Responding to the outcome, Mrs Onuoha was delighted and relieved that she had finally received justice.
‘Justice has been delivered’
Andrea Williams, chief executive of the Christian Legal Centre, said: “We are delighted that the Tribunal have ruled in Mary’s favour and delivered justice in this case. Shirley Chaplin, who also fought for the freedom to wear a cross necklace 10 years ago has also now been vindicated.
“From the beginning this case has been about the high-handed attack from the NHS bureaucracy on the right of a devoted and industrious nurse to wear a cross – the worldwide, recognised and cherished symbol of the Christian faith.

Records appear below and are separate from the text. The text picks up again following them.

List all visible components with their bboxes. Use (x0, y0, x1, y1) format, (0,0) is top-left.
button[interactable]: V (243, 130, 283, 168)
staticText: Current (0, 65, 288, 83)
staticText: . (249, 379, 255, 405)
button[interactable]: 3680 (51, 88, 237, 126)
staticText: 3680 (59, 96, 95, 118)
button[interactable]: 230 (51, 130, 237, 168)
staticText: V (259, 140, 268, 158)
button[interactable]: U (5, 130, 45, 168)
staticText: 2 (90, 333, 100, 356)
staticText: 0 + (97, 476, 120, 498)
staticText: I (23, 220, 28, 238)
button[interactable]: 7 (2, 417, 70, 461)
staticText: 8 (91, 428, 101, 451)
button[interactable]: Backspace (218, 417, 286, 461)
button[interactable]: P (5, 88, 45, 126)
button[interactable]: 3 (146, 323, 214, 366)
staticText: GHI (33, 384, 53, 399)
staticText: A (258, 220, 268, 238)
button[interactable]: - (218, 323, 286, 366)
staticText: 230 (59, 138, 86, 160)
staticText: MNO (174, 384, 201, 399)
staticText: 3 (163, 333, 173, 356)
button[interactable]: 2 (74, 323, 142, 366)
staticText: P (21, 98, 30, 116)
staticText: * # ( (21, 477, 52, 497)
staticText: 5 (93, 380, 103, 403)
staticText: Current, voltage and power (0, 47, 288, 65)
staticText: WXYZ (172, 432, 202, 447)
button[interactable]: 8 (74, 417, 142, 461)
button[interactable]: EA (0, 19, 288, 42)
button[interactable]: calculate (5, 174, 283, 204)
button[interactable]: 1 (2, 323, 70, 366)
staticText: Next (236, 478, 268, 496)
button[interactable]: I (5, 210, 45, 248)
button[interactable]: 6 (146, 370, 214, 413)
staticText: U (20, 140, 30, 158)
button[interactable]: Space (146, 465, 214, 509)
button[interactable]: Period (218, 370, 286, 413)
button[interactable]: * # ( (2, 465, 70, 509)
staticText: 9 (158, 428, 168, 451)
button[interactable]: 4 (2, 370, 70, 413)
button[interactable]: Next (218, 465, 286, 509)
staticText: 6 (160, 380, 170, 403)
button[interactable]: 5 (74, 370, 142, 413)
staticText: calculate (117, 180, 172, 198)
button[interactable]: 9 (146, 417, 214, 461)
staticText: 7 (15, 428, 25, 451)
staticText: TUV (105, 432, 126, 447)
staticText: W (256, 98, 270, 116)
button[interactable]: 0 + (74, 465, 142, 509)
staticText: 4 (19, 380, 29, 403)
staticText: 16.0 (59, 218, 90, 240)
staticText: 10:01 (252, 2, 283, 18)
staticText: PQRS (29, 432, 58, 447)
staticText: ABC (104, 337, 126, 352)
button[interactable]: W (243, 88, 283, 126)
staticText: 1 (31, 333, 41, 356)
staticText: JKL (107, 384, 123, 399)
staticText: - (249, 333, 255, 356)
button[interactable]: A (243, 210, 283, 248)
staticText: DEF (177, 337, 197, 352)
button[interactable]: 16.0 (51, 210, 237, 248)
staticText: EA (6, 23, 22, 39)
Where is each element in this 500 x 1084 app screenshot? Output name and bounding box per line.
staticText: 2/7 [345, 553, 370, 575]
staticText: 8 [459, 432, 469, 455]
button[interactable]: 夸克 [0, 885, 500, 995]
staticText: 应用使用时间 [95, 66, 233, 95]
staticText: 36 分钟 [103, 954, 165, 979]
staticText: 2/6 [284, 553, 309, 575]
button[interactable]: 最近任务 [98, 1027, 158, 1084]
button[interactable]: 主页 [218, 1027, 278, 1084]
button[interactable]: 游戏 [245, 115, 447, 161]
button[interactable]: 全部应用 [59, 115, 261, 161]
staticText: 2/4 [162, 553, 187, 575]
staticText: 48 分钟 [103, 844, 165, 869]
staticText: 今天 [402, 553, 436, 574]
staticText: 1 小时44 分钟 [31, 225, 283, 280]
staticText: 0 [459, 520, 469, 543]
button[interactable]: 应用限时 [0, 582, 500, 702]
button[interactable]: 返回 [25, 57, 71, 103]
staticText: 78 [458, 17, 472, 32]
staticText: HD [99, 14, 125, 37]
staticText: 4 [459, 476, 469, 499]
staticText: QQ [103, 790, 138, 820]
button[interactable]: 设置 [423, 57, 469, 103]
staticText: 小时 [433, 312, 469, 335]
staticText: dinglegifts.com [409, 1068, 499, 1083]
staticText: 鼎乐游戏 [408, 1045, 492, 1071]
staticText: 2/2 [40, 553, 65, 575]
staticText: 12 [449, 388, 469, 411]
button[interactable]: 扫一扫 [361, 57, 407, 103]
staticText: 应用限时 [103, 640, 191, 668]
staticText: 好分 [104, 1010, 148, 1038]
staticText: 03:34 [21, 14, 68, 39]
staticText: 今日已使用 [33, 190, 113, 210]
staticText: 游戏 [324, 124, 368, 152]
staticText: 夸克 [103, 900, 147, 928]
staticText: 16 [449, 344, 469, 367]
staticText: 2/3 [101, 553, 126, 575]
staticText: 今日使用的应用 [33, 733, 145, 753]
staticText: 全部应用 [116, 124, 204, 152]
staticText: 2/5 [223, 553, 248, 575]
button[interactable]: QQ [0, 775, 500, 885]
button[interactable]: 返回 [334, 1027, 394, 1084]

It is very uplifting to see the Tribunal acknowledge this truth.
“It was astonishing that an experienced nurse, during a pandemic, was forced to choose between her faith and the profession she loves.
“Any employer will now have to think very carefully before restricting wearing of crosses in the workplace. You can only do that on specific and cogent health and safety grounds. It is not enough to apply general labels such as ‘infection risk’ or ‘health and safety’.
“The judgment makes it clear that Mary’s ordeal resulted in large part from the NHS managers’ misunderstanding of the Department of Health guidance on uniforms for its staff. The result has been a campaign of harassment against a devoted, experienced, and highly professional nurse, who was in effect hounded out of the NHS. I hope Sajid Javid pays attention. It would be easy to amend the guidance to clarify that the wearing of crosses by medical staff must be permitted.
“Mary’s whole life has been dedicated to caring for others and her love for Jesus. It has been a privilege to stand with her in this long fight for justice, and we are very pleased with the outcome.”